Personalized cartilage replacement to combat knee pain

Knee osteoarthritis is a widespread disease. Cartilage damage to the knee joint limits us both in sports and everyday life. Treatment with artificial cartilage tissue often helps. However, this can be problematic because the artificial tissue doesn’t always grow together particularly well. Researchers at the University of Stuttgart have successfully produced artificial cartilage tissue that can be individually adapted to the patient’s geometry and seeded with live cells.

The advantage of personalized cartilage tissue is that the tissue can be better adapted to the individual situation in the body, thereby increasing the chance of rapid adhesion. Patients are thus able to put weight on their knee much sooner and are free of pain more quickly. Scientists from the Stuttgart Partnership Mass Personalization (SPI-MP) research network at the University of Stuttgart are investigating how customizable biological bone-cartilage implants can be produced in an automated way from biomaterials.

The cartilage is produced in a continuous processing chain using a special 3D printing process. Additive manufacturing processes are used to construct objects with a correspondingly complex geometry from different materials. The researchers thus rely on innovative multi-axis 3D printing for the complex production of the cartilage implants. The advantage of multi-axis machining over the conventional three-axis process is the greater process freedom. For example, it is possible to minimize the step effect that occurs when a contour of a component is not parallel or orthogonal to the build direction, thereby subdividing the slope into individual discrete layers.

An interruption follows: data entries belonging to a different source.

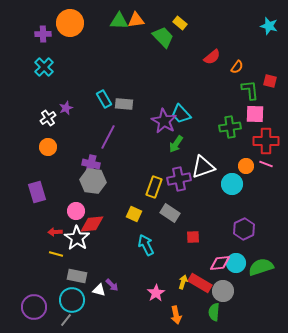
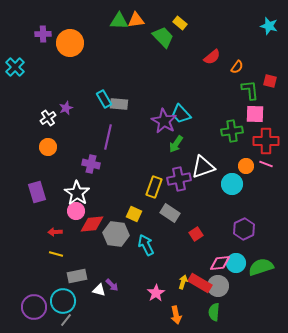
orange circle at (70, 23): moved 20 px down
cyan cross at (44, 67): moved 29 px left
gray rectangle at (124, 104): moved 5 px left
green cross at (230, 127): moved 2 px right, 4 px down
purple line at (108, 137): rotated 15 degrees counterclockwise
gray hexagon at (93, 181): moved 23 px right, 53 px down
red square at (193, 237): moved 3 px right, 3 px up; rotated 32 degrees counterclockwise
white star at (77, 238): moved 45 px up
gray rectangle at (77, 276): rotated 24 degrees counterclockwise
gray circle at (223, 291): moved 5 px left, 5 px up
cyan circle at (72, 300): moved 9 px left, 1 px down
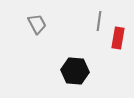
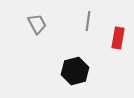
gray line: moved 11 px left
black hexagon: rotated 20 degrees counterclockwise
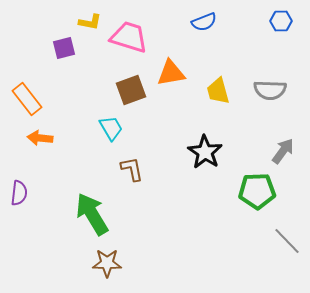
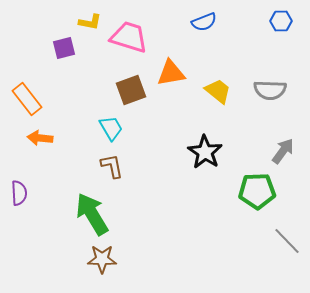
yellow trapezoid: rotated 144 degrees clockwise
brown L-shape: moved 20 px left, 3 px up
purple semicircle: rotated 10 degrees counterclockwise
brown star: moved 5 px left, 4 px up
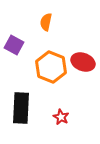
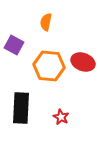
orange hexagon: moved 2 px left, 1 px up; rotated 16 degrees counterclockwise
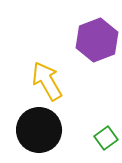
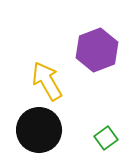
purple hexagon: moved 10 px down
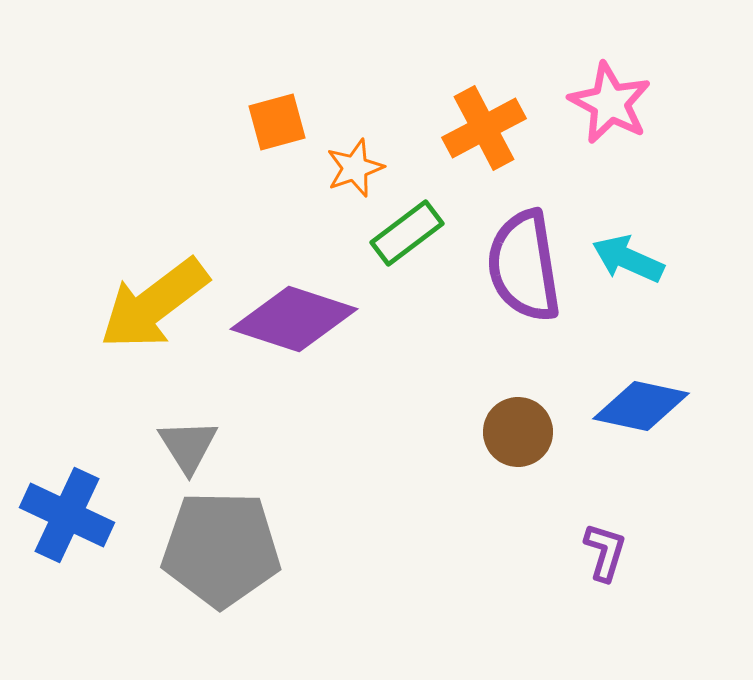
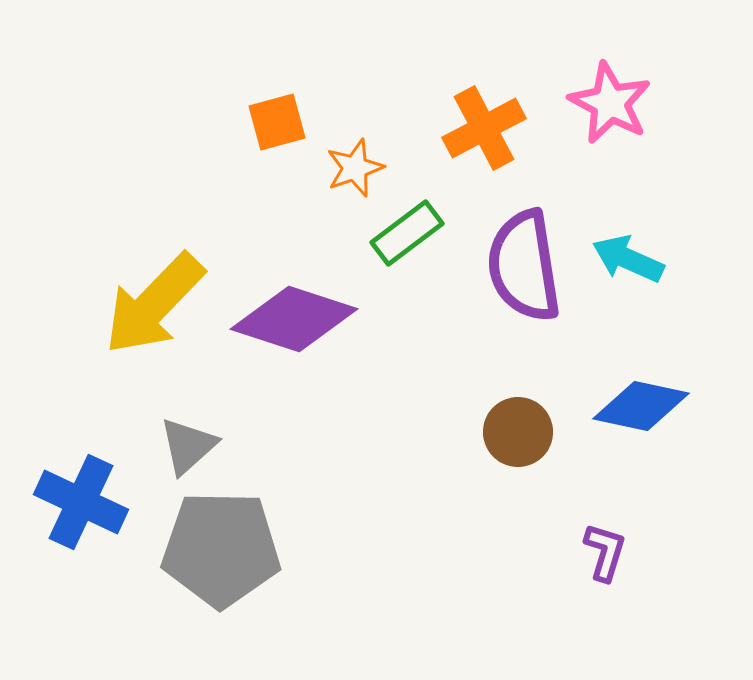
yellow arrow: rotated 9 degrees counterclockwise
gray triangle: rotated 20 degrees clockwise
blue cross: moved 14 px right, 13 px up
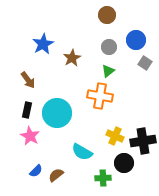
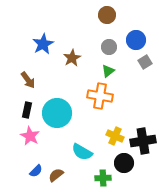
gray square: moved 1 px up; rotated 24 degrees clockwise
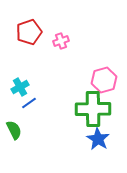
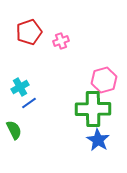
blue star: moved 1 px down
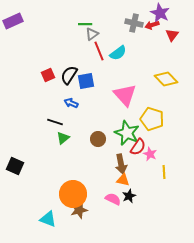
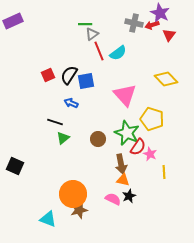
red triangle: moved 3 px left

The personalized data for 3D printing is obtained from MRI scans. Each chondron (functional unit of cartilage) can thus be individually produced according to biological models. For this purpose, a nominal geometry of the defect to be replaced is generated from the scan data. This geometry can be used to calculate spatially curved paths for the printing process.

The material used to replace cartilage is a methacryl-modified gelatin solution, which is cured to make it UV resistant. In this biomimetic material, which was inspired by nature, cells grown in a bioreactor are dissolved before implantation.

The Stuttgart Partnership Initiative – Mass Personalization (SPI-MP) research network at the University of Stuttgart conducts excellent basic research on fabrication and biomaterial technologies for personalized biomedical systems. The SPI-MP is part of the High Performance Center Mass Personalization (Leistungszentrum Mass Personalization; LZMP), a joint initiative of the University of Stuttgart and the Fraunhofer Institutes. The SPI-MP aims to increase networking between existing research initiatives at the University of Stuttgart and the performance center in order to prepare further projects and partnerships.